Saturday, May 9, 2020

rest in peace little richard: you were the original rock and roll wild man

I could not LIVE with myself if I didn't give Little Richard his propers today upon hearing the new of his passing. This mofo was the real deal: raw, conflicted, intergalactic, multi-sexual, wild, tender and a whole lotta fun. Little Richard was my introduction into rock and roll under the tutelage of my Aunt Donna in a basement in Milford, CT a few years before I entered first grade. To say that I was slain in some kind of spirit upon hearing "Tutti Fruitti" and "Long Tall Sally" would be too tame. I was knocked on my ass! And my all time favorite is still "Lucille."  There ain't NOTHING like this one. Just look and listen to these cats - and how about Richard's eyes!!!!

Between my basement baptism in 1957 with Little Richard, and 1964 when the Beatles debuted on Ed Sullivan, most of what was on the radio was second best. I dug the doo wop girl groups and felt something going on with Motown, too. I still get chills when the Jaynettes version of "Sally Go Round the Roses" pops up. A total gas.

And then I heard Paul McCartney do his take on the master, Little Richard, and it was rock and roll Pentecost: there WAS a place for a dumpy white kid if Macca could sing like that. Sir Paul was quoted today as saying that he learned to sing like Little Richard but he had to get about a foot above and outside himself and look down before it would rip. That sounds about right to me because it IS an out of body experience to do Little Richard. Let me add that John Lennon's screams and shouts were equally electrifying and soulful back in the day, too - and I loved his version of "Twist and Shout."

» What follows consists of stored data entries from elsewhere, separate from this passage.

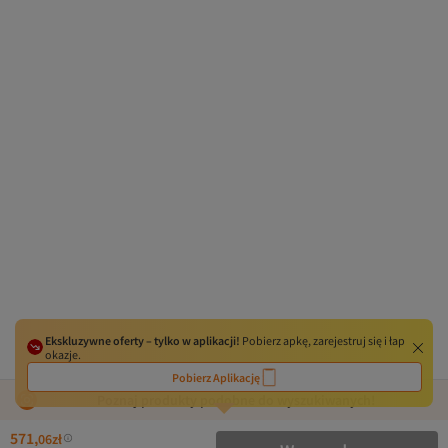
Ekskluzywne oferty – tylko w aplikacji!
Pobierz apkę, zarejestruj się i łap
okazje.
Pobierz Aplikację
Poznaj produkty podobne do wyszukiwanych!
571,
06
zł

When I was writing my doctoral thesis on a spirituality of rock and roll I read about Richard's history: playing the chitin' circuit in the South, doing gigs in Black gay clubs, dealing with the Klan and all the rest. When Bo Diddley's producers brought him to New Orleans to record he had to clean up his act - and things went flat. Until he started playing his original version of "Tutti Fruitti" during a break. Everyone loved it but knew that in 1955 there was no way they could get a song that sang, "Tutti Frutti, good booty - if it don't fit, don't force it, just grease it, make it easy" on the air. Dorothy LaBosterie was called in to re-write the raunch while Little Richard kept up his original energy. She had no idea was he was singing about - and swore the song had another genesis - but no one could do it like Little Richard and his legacy endures. It really didn't matter that the man could really only play in one key, it always killed it.

My world came alive because of this brother's music - he was a total original - and I loved him. Rest in peace, Richard, keep rippin' it up.